Materials and methods

This work formalizes causal digital twins by embedding causal inference principles into digital architectures, modeling both observed and counterfactual outcomes for each patient. Individualized Treatment Effects (ITE) are estimated through causal modeling, and sequential decision-making is optimized using reinforcement learning techniques. This work is a methodological and conceptual research contribution. We propose a unified framework for the construction and evaluation of clinical digital twins and a practical checklist covering validation, safety, and ethical requirements. No new dataset or algorithmic benchmark is introduced.

Results

This work discusses methodological requirements, learning objectives, evaluation strategies, and ethical considerations necessary for deploying causal digital twins in real-world clinical contexts.
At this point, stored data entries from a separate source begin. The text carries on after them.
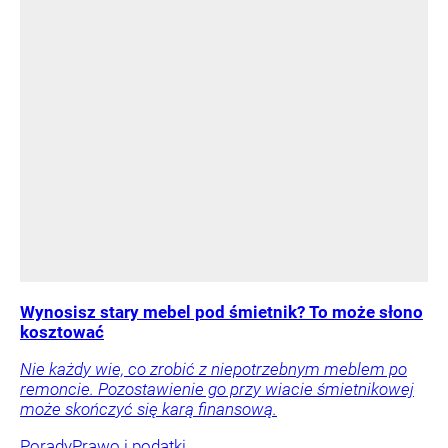
Wynosisz stary mebel pod śmietnik? To może słono
kosztować
Nie każdy wie, co zrobić z niepotrzebnym meblem po
remoncie. Pozostawienie go przy wiacie śmietnikowej
może skończyć się karą finansową.
Porady
Prawo i podatki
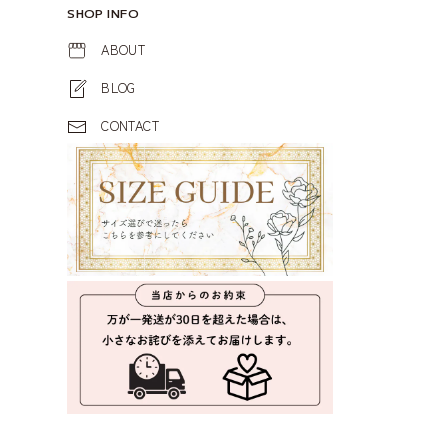
SHOP INFO
ABOUT
BLOG
CONTACT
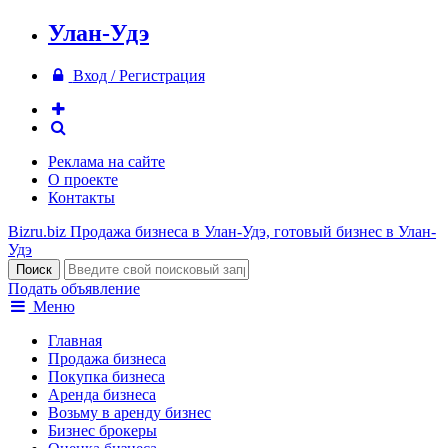
Улан-Удэ
Вход / Регистрация
Реклама на сайте
О проекте
Контакты
Bizru.biz
Продажа бизнеса в Улан-Удэ, готовый бизнес в Улан-
Удэ
Подать объявление
Меню
Главная
Продажа бизнеса
Покупка бизнеса
Аренда бизнеса
Возьму в аренду бизнес
Бизнес брокеры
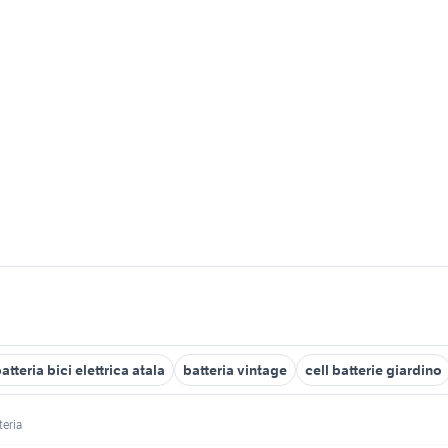
atteria bici elettrica atala
batteria vintage
cell batterie giardino
teria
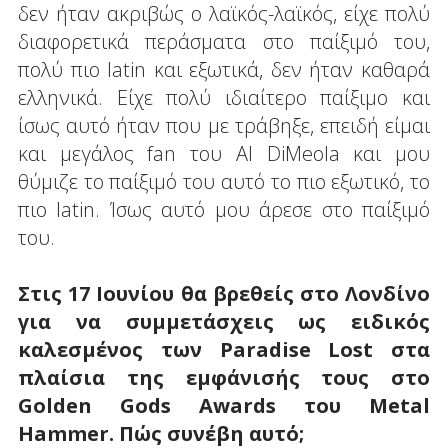
δεν ήταν ακριβώς ο λαϊκός-λαϊκός, είχε πολύ
διαφορετικά περάσματα στο παίξιμό του,
πολύ πιο latin και εξωτικά, δεν ήταν καθαρά
ελληνικά. Είχε πολύ ιδιαίτερο παίξιμο και
ίσως αυτό ήταν που με τράβηξε, επειδή είμαι
και μεγάλος fan του Al DiMeola και μου
θύμιζε το παίξιμό του αυτό το πιο εξωτικό, το
πιο latin. Ίσως αυτό μου άρεσε στο παίξιμό
του.
Στις 17 Ιουνίου θα βρεθείς στο Λονδίνο
για να συμμετάσχεις ως ειδικός
καλεσμένος των Paradise Lost στα
πλαίσια της εμφάνισής τους στο
Golden Gods Awards του Metal
Hammer. Πώς συνέβη αυτό;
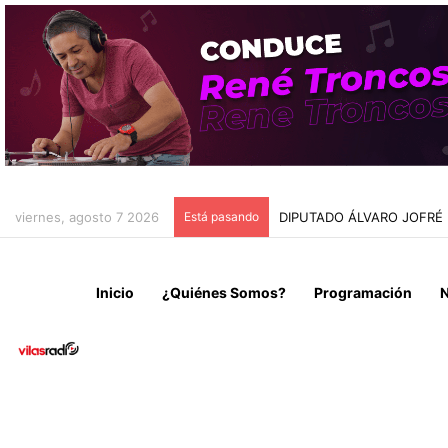
viernes, agosto 7 2026
Está pasando
CONCEJO MUNICIPAL DE I
Inicio
¿Quiénes Somos?
Programación
N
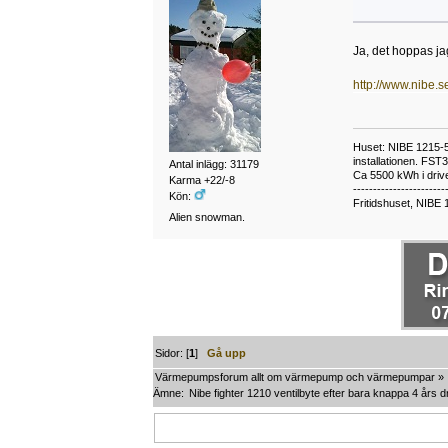
Ja, det hoppas jag
http://www.nibe.
Huset: NIBE 1215-5,
installationen. FST
Antal inlägg: 31179
Ca 5500 kWh i drive
Karma +22/-8
-----------------------
Kön:
Fritidshuset, NIBE 
Alien snowman.
Sidor: [
1
]
Gå upp
Värmepumpsforum allt om värmepump och värmepumpar
»
Ämne:
Nibe fighter 1210 ventilbyte efter bara knappa 4 års dr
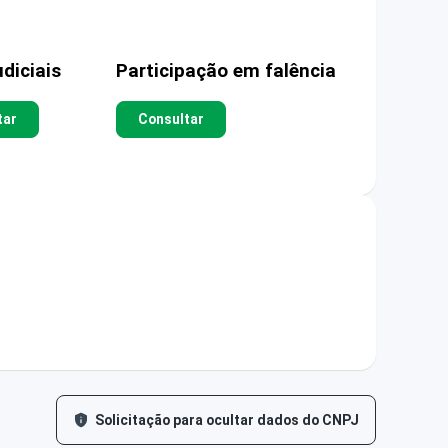
diciais
Participação em falência
tar
Consultar
Solicitação para ocultar dados do CNPJ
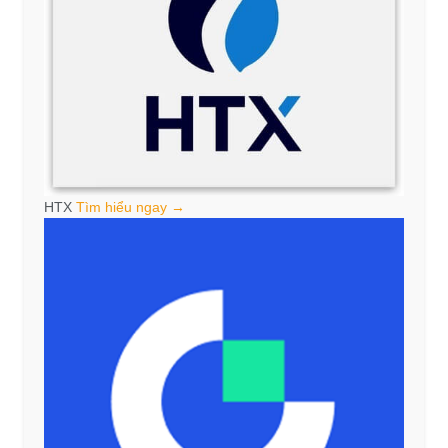
HTX
Tìm hiểu ngay →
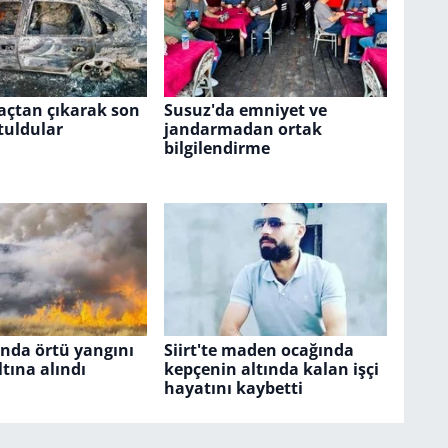
açtan çıkarak son
Susuz'da emniyet ve
tuldular
jandarmadan ortak
bilgilendirme
nda örtü yangını
Siirt'te maden ocağında
ltına alındı
kepçenin altında kalan işçi
hayatını kaybetti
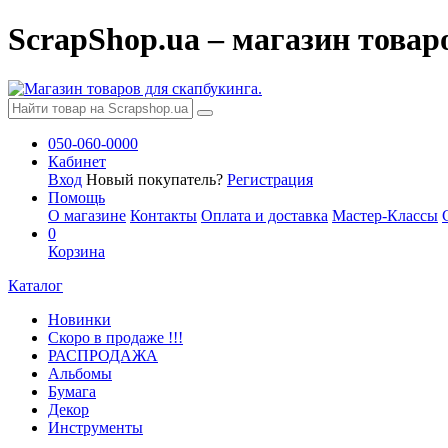
ScrapShop.ua – магазин товар
050-060-0000
Кабинет
Вход
Новый покупатель?
Регистрация
Помощь
О магазине
Контакты
Оплата и доставка
Мастер-Классы
0
Корзина
Каталог
Новинки
Скоро в продаже !!!
РАСПРОДАЖА
Альбомы
Бумага
Декор
Инструменты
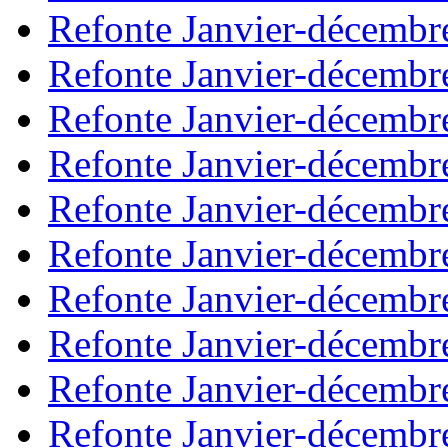
Refonte Janvier-décembr
Refonte Janvier-décembr
Refonte Janvier-décembr
Refonte Janvier-décembr
Refonte Janvier-décembr
Refonte Janvier-décembr
Refonte Janvier-décembr
Refonte Janvier-décembr
Refonte Janvier-décembr
Refonte Janvier-décembr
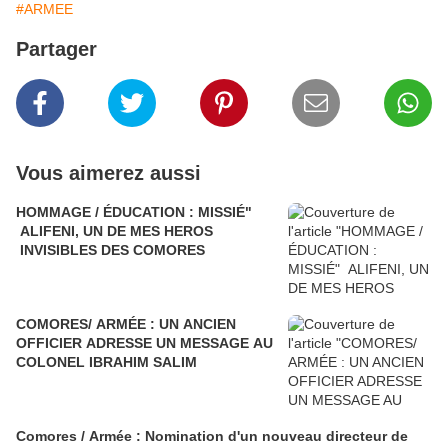
#ARMEE
Partager
Vous aimerez aussi
HOMMAGE / ÉDUCATION : MISSIÉ"
ALIFENI, UN DE MES HEROS
INVISIBLES DES COMORES
COMORES/ ARMÉE : UN ANCIEN
OFFICIER ADRESSE UN MESSAGE AU
COLONEL IBRAHIM SALIM
Comores / Armée : Nomination d'un nouveau directeur de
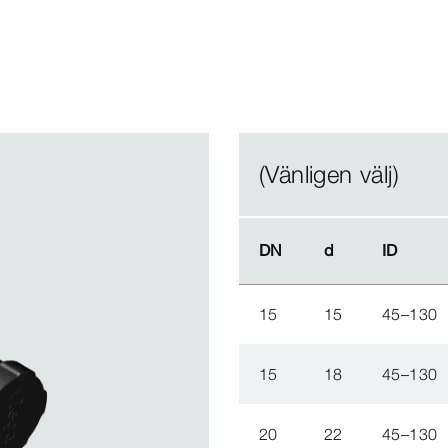
(Vänligen välj)
DN
DN
d
d
ID
ID
15
15
45–130
15
18
45–130
20
22
45–130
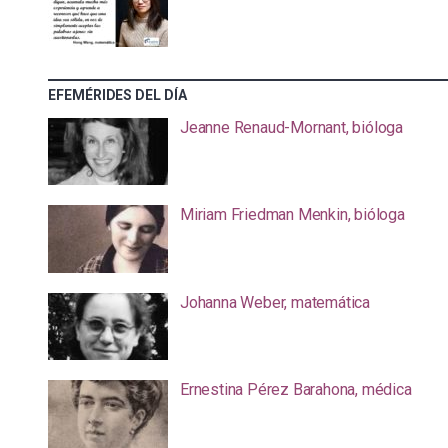
EFEMÉRIDES DEL DÍA
Jeanne Renaud-Mornant, bióloga
Miriam Friedman Menkin, bióloga
Johanna Weber, matemática
Ernestina Pérez Barahona, médica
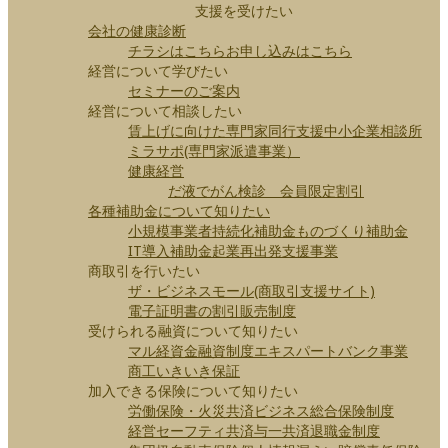
支援を受けたい
会社の健康診断
チラシはこちら
お申し込みはこちら
経営について学びたい
セミナーのご案内
経営について相談したい
賃上げに向けた専門家同行支援
中小企業相談所
ミラサポ(専門家派遣事業）
健康経営
だ液でがん検診 会員限定割引
各種補助金について知りたい
小規模事業者持続化補助金
ものづくり補助金
IT導入補助金
起業再出発支援事業
商取引を行いたい
ザ・ビジネスモール(商取引支援サイト)
電子証明書の割引販売制度
受けられる融資について知りたい
マル経資金
融資制度
エキスパートバンク事業
商工いきいき保証
加入できる保険について知りたい
労働保険・火災共済
ビジネス総合保険制度
経営セーフティ共済
与一共済
退職金制度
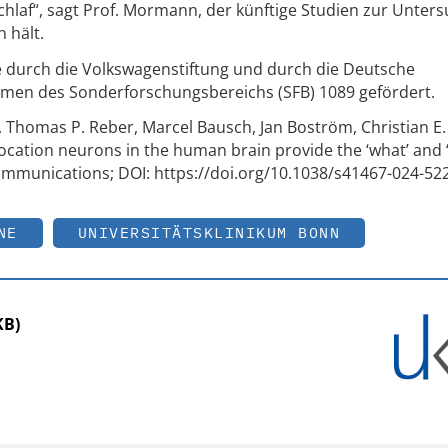
schlaf“, sagt Prof. Mormann, der künftige Studien zur Unter
 hält.
 durch die Volkswagenstiftung und durch die Deutsche
men des Sonderforschungsbereichs (SFB) 1089 gefördert.
, Thomas P. Reber, Marcel Bausch, Jan Boström, Christian E. 
cation neurons in the human brain provide the ‘what’ and 
mmunications; DOI: https://doi.org/10.1038/s41467-024-52
NE
UNIVERSITÄTSKLINIKUM BONN
KB)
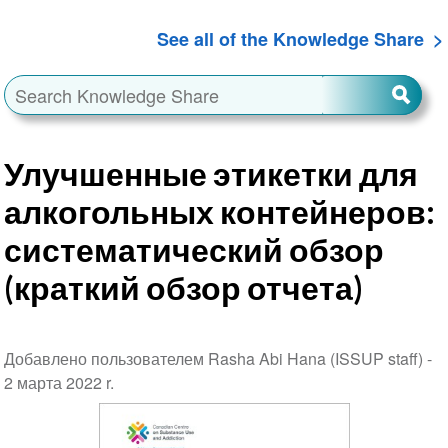
See all of the Knowledge Share
Улучшенные этикетки для
алкогольных контейнеров:
систематический обзор
(краткий обзор отчета)
Добавлено пользователем Rasha Abi Hana (ISSUP staff) -
2 марта 2022 r.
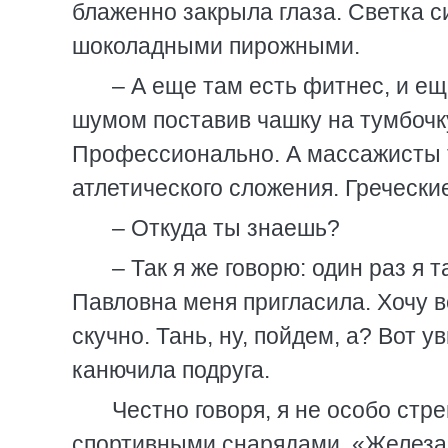
блаженно закрыла глаза. Светка си
шоколадными пирожными.
– А еще там есть фитнес, и ещ
шумом поставив чашку на тумбочку
Профессионально. А массажисты 
атлетического сложения. Греческие
– Откуда ты знаешь?
– Так я же говорю: один раз я
Павловна меня пригласила. Хочу в
скучно. Тань, ну, пойдем, а? Вот у
канючила подруга.
Честно говоря, я не особо стр
спортивными снарядами. «Железа»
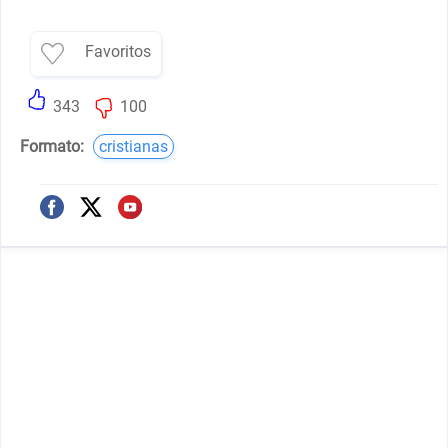
Favoritos
343
100
Formato:
cristianas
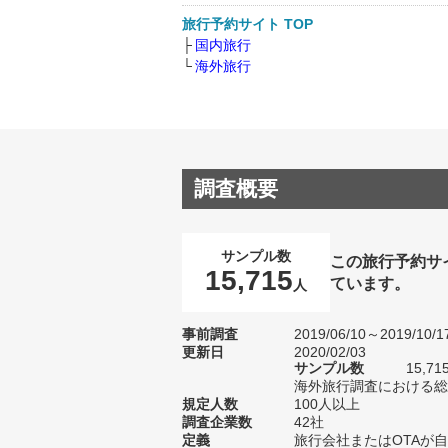
旅行予約サイト TOP
国内旅行
海外旅行
調査概要
サンプル数
この旅行予約サ
15,715
ています。
人
事前調査
2019/06/10～2019/10/1
更新日
2020/02/03
サンプル数
15,
海外旅行調査における総サ
規定人数
100人以上
調査企業数
42社
定義
旅行会社またはOTAが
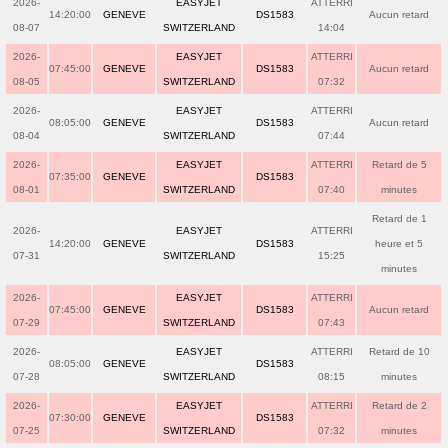
2026-
EASYJET
ATTERRI
14:20:00
GENEVE
DS1583
Aucun retard
08-07
SWITZERLAND
14:04
2026-
EASYJET
ATTERRI
07:45:00
GENEVE
DS1583
Aucun retard
08-05
SWITZERLAND
07:32
2026-
EASYJET
ATTERRI
08:05:00
GENEVE
DS1583
Aucun retard
08-04
SWITZERLAND
07:44
2026-
EASYJET
ATTERRI
Retard de 5
07:35:00
GENEVE
DS1583
08-01
SWITZERLAND
07:40
minutes
Retard de 1
2026-
EASYJET
ATTERRI
14:20:00
GENEVE
DS1583
heure et 5
07-31
SWITZERLAND
15:25
minutes
2026-
EASYJET
ATTERRI
07:45:00
GENEVE
DS1583
Aucun retard
07-29
SWITZERLAND
07:43
2026-
EASYJET
ATTERRI
Retard de 10
08:05:00
GENEVE
DS1583
07-28
SWITZERLAND
08:15
minutes
2026-
EASYJET
ATTERRI
Retard de 2
07:30:00
GENEVE
DS1583
07-25
SWITZERLAND
07:32
minutes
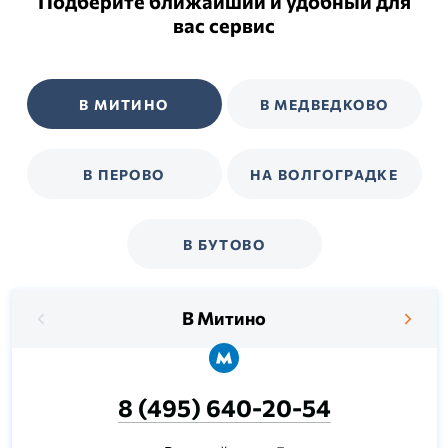
Подберите ближайший и удобный для
вас сервис
В МИТИНО
В МЕДВЕДКОВО
В ПЕРОВО
НА ВОЛГОГРАДКЕ
В БУТОВО
В Митино
8 (495) 640-20-54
The proposed framework allows for accurate estimation of counterfactual outcomes, personalized treatment effect modeling, and dynamic policy learning over time.

Discussion

Through this integration, digital twins evolve from static predictors into active engines of individualized intervention, providing a new paradigm for precision healthcare. Causal digital twins offer a transformative extension of current digital twin technologies, merging causal reasoning with dynamic simulation to enable personalized, counterfactual-driven clinical decision support.

Conclusion

This work lays the methodological foundation for operationalizing causal digital twins in future AI-driven healthcare systems, with profound implications for ethical, individualized, and adaptive medicine.